PROBLEM |
Go to the line below containing "Alert: Meet Mike Sacks" and print exactly from there through the line containing "Friends games to", both included. Print nothing else.

(DATA SHOWN begins)

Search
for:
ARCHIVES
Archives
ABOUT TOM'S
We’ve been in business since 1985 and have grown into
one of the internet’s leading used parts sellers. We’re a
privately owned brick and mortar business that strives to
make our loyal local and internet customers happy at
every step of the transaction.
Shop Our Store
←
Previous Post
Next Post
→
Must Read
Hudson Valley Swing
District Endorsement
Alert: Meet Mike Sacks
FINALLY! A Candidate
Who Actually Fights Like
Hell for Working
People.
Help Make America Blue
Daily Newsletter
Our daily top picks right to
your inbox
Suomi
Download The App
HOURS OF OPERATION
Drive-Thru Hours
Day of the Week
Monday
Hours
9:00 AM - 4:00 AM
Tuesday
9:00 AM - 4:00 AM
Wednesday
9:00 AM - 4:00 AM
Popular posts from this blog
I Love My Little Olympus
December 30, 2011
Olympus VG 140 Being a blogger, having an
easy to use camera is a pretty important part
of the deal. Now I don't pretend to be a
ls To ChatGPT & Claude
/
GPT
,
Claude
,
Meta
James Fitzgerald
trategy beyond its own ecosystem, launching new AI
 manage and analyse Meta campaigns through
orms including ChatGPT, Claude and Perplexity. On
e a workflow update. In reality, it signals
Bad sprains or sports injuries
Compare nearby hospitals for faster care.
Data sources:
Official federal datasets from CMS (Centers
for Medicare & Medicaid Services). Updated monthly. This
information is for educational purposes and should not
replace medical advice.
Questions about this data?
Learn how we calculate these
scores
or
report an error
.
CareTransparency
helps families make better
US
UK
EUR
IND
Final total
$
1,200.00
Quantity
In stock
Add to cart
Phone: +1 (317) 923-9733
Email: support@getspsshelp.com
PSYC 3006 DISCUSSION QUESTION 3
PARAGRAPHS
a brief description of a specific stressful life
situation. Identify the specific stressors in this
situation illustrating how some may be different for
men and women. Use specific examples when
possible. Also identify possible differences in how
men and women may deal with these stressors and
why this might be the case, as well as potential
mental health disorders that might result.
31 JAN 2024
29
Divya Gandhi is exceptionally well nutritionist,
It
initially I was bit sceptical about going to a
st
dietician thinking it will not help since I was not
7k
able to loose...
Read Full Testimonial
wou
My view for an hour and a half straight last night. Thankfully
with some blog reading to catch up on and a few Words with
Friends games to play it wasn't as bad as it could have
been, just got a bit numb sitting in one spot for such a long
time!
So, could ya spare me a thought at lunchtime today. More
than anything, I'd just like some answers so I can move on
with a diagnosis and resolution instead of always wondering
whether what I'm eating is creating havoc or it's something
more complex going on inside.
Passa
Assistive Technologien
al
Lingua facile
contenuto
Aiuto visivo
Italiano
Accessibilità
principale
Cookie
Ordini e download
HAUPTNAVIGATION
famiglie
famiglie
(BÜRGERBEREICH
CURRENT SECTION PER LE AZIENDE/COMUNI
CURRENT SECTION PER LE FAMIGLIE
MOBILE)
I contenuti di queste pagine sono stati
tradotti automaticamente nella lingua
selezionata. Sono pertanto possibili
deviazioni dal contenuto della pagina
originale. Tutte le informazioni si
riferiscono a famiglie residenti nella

(DATA SHOWN ends)

RESPONSE FOR THIS EXERCISE |
Alert: Meet Mike Sacks
FINALLY! A Candidate
Who Actually Fights Like
Hell for Working
People.
Help Make America Blue
Daily Newsletter
Our daily top picks right to
your inbox
Suomi
Download The App
HOURS OF OPERATION
Drive-Thru Hours
Day of the Week
Monday
Hours
9:00 AM - 4:00 AM
Tuesday
9:00 AM - 4:00 AM
Wednesday
9:00 AM - 4:00 AM
Popular posts from this blog
I Love My Little Olympus
December 30, 2011
Olympus VG 140 Being a blogger, having an
easy to use camera is a pretty important part
of the deal. Now I don't pretend to be a
ls To ChatGPT & Claude
/
GPT
,
Claude
,
Meta
James Fitzgerald
trategy beyond its own ecosystem, launching new AI
 manage and analyse Meta campaigns through
orms including ChatGPT, Claude and Perplexity. On
e a workflow update. In reality, it signals
Bad sprains or sports injuries
Compare nearby hospitals for faster care.
Data sources:
Official federal datasets from CMS (Centers
for Medicare & Medicaid Services). Updated monthly. This
information is for educational purposes and should not
replace medical advice.
Questions about this data?
Learn how we calculate these
scores
or
report an error
.
CareTransparency
helps families make better
US
UK
EUR
IND
Final total
$
1,200.00
Quantity
In stock
Add to cart
Phone: +1 (317) 923-9733
Email: support@getspsshelp.com
PSYC 3006 DISCUSSION QUESTION 3
PARAGRAPHS
a brief description of a specific stressful life
situation. Identify the specific stressors in this
situation illustrating how some may be different for
men and women. Use specific examples when
possible. Also identify possible differences in how
men and women may deal with these stressors and
why this might be the case, as well as potential
mental health disorders that might result.
31 JAN 2024
29
Divya Gandhi is exceptionally well nutritionist,
It
initially I was bit sceptical about going to a
st
dietician thinking it will not help since I was not
7k
able to loose...
Read Full Testimonial
wou
My view for an hour and a half straight last night. Thankfully
with some blog reading to catch up on and a few Words with
Friends games to play it wasn't as bad as it could have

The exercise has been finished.